Inauguration Day January 20, 2009 will live long in the memory of people of the American people. In particular, it was a day of unparalleled emotion and joy for tens of millions of African-Americans who lived to see the day when their most illustrious son was sworn into office as president of the United States. Only slightly less was it a cause for celebration among hundreds of millions of the underprivileged all over the world.
Even after Barack Hussein Obama’s sweeping victory in the presidential election in November 2008, many people waited with bated breath for him to take the oath of office. Less than a year back when he launched his candidature as the Democratic Party's nominee, few thought that he would be able to defeat the seasoned campaigner Hillary Clinton in the primaries. When he succeeded in achieving the near impossible, people still remained skeptical that he would be able to defeat John McCain.

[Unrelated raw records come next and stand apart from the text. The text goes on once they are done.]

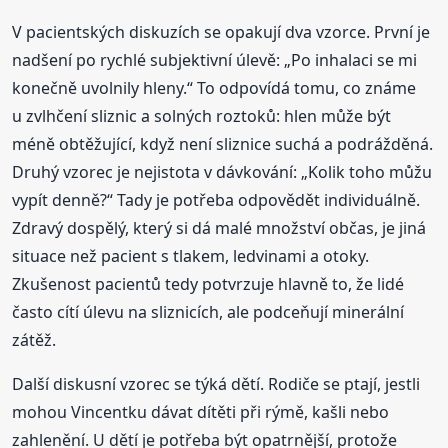
V pacientských diskuzích se opakují dva vzorce. První je
nadšení po rychlé subjektivní úlevě: „Po inhalaci se mi
konečně uvolnily hleny.“ To odpovídá tomu, co známe
u zvlhčení sliznic a solných roztoků: hlen může být
méně obtěžující, když není sliznice suchá a podrážděná.
Druhý vzorec je nejistota v dávkování: „Kolik toho můžu
vypít denně?“ Tady je potřeba odpovědět individuálně.
Zdravý dospělý, který si dá malé množství občas, je jiná
situace než pacient s tlakem, ledvinami a otoky.
Zkušenost pacientů tedy potvrzuje hlavně to, že lidé
často cítí úlevu na sliznicích, ale podceňují minerální
zátěž.
Další diskusní vzorec se týká dětí. Rodiče se ptají, jestli
mohou Vincentku dávat dítěti při rýmě, kašli nebo
zahlenění. U dětí je potřeba být opatrnější, protože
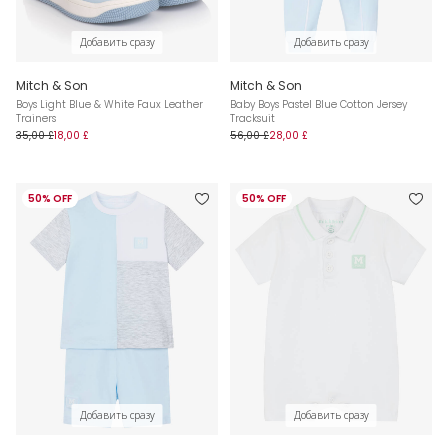
Добавить сразу
Добавить сразу
Mitch & Son
Mitch & Son
Boys Light Blue & White Faux Leather
Baby Boys Pastel Blue Cotton Jersey
Trainers
Tracksuit
35,00 £
18,00 £
56,00 £
28,00 £
50% OFF
50% OFF
Добавить сразу
Добавить сразу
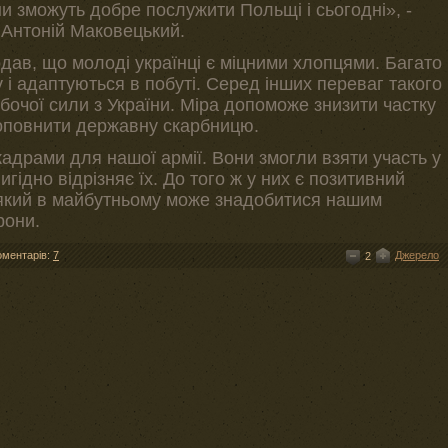
и зможуть добре послужити Польщі і сьогодні», -
 Антоній Маковецький.
дав, що молоді українці є міцними хлопцями. Багато
у і адаптуються в побуті. Серед інших переваг такого
бочої сили з України. Міра допоможе знизити частку
 поповнити державну скарбницю.
кадрами для нашої армії. Вони змогли взяти участь у
вигідно відрізняє їх. До того ж у них є позитивний
 який в майбутньому може знадобитися нашим
рони.
оментарів:
7
Джерело
2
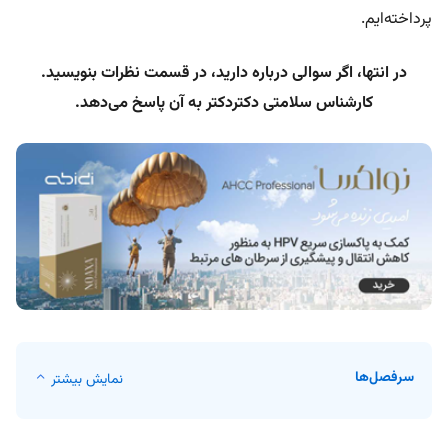
پرداخته‌ایم.
در انتها، اگر سوالی درباره دارید، در قسمت نظرات بنویسید.
کارشناس سلامتی دکتردکتر به آن پاسخ می‌دهد.
سرفصل‌ها
نمایش بیشتر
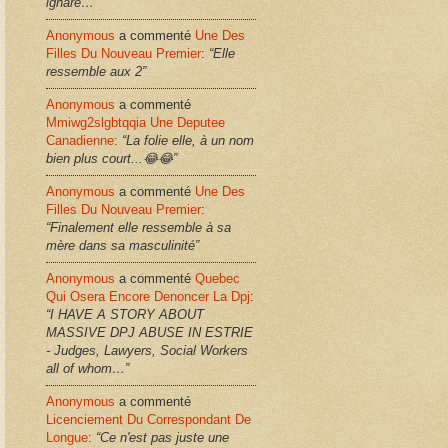
ignare…”
Anonymous
a commenté
Une Des
Filles Du Nouveau Premier
:
“Elle
ressemble aux 2”
Anonymous
a commenté
Mmiwg2slgbtqqia Une Deputee
Canadienne
:
“La folie elle, à un nom
bien plus court...😂😂”
Anonymous
a commenté
Une Des
Filles Du Nouveau Premier
:
“Finalement elle ressemble à sa
mère dans sa masculinité”
Anonymous
a commenté
Quebec
Qui Osera Encore Denoncer La Dpj
:
“I HAVE A STORY ABOUT
MASSIVE DPJ ABUSE IN ESTRIE
- Judges, Lawyers, Social Workers
all of whom…”
Anonymous
a commenté
Licenciement Du Correspondant De
Longue
:
“Ce n'est pas juste une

Having reached the pinnacle against all odds, Barack Hussein Obama must now deliver on his promise to bring decisive change for the better, for his country and for the world. Obama’s inaugural address may not have sounded as eloquent as his speech on race relations at Philadelphia last March or his speech at Chicago in November after he had won the election. He deliberately understated the theme of race, which is understandable because he is President of all Americans. Obama referred only in passing to a small village where his father was born, and about people who endured the lash of the whip. But what a powerful image it evokes!
Some observers have pointed out that Obama’s address had no memorable phrase comparable to the one or two famous and oft quoted phrases in the inaugural addresses of John F. Kennedy or Franklin Delano Roosevelt.
Yet when one reads the text of his address in cold print, one is overwhelmed by the wisdom contained in its measured sentences. Barack Hussein Obama has indeed captured the state of the union. The measures he has outlined are the need of the hour, for his country and for the world, as listed below.
America, he said, was in the midst of a war against terrorists, while its economy was in really bad shape owing to greed, irresponsibility, and “collective failure to make hard choices and prepare the nation for a new age.”
Health care had become too costly, schools were deficient, and the way America consumed energy strengthened its adversaries and threatened the planet’s ecology. Confidence had been sapped leading to a loss of faith in America’s ability to cope. Obama promised that the challenges “will be met.”
Reminiscent of Winston Churchill’s oratory after the fall of France in 1940, Obama asked the people to eschew the easy road, but to follow the example of those who “traveled across oceans in search of a new life… (and) toiled in sweatshops and settled the West, endured the lash of the whip and plowed the hard earth.”
Obama also invoked the sacrifices of those who fought and died in Concord and Gettysburg; Normandy and Khe Sahn.
Obama promised that “We will build the roads and bridges, the electric grids and digital lines that feed our commerce and bind us together. We will restore science to its rightful place and wield technology's wonders to raise health care's quality...... and lower its costs. We will harness the sun and the winds and the soil to fuel our cars and run our factories. And we will transform our schools and colleges and universities to meet the demands of a new age.”
Obama asked the people to think big because stale political arguments no longer applied. The question was not whether “government is too big or too small, but whether it works, whether it helps families find jobs at a decent wage, care they can afford, a retirement that is dignified.”
Praising the free market Obama warned “without a watchful eye, the market can spin out of control.”
Obama rejected the legacy of his predecessor of placing safety before ideals, which led to grave abuses of human rights. “Our founding fathers faced with perils that we can scarcely imagine, drafted a charter to assure the rule of law and the rights of man, a charter expanded by the blood of generations.”
Power alone could not protect America, nor did it entitle the government to do as it pleased. Obama promises “We'll begin to responsibly leave Iraq to its people and forge a hard- earned peace in Afghanistan.”
To terrorists: "Our spirit is stronger and cannot be broken. You cannot outlast us, and we will defeat you."
In a bold move to include atheists, Obama asserted that America was “a nation of Christians and Muslims, Jews and Hindus, and nonbelievers.”
To the Muslim world, Obama promised a new way forward, based on mutual interest and mutual respect. To the people of poor nations, he pledged economic support to make life better for them.
He ended his address by invoking the words of George Washington during the American Revolution when the troops had to endure the bitter cold of Valley Forge, out in the open, as an inspiration to deal with the present crisis.
"Let it be told to the future world that in the depth of winter, when nothing but hope and virtue could survive, that the city and the country, alarmed at one common danger, came forth to meet it."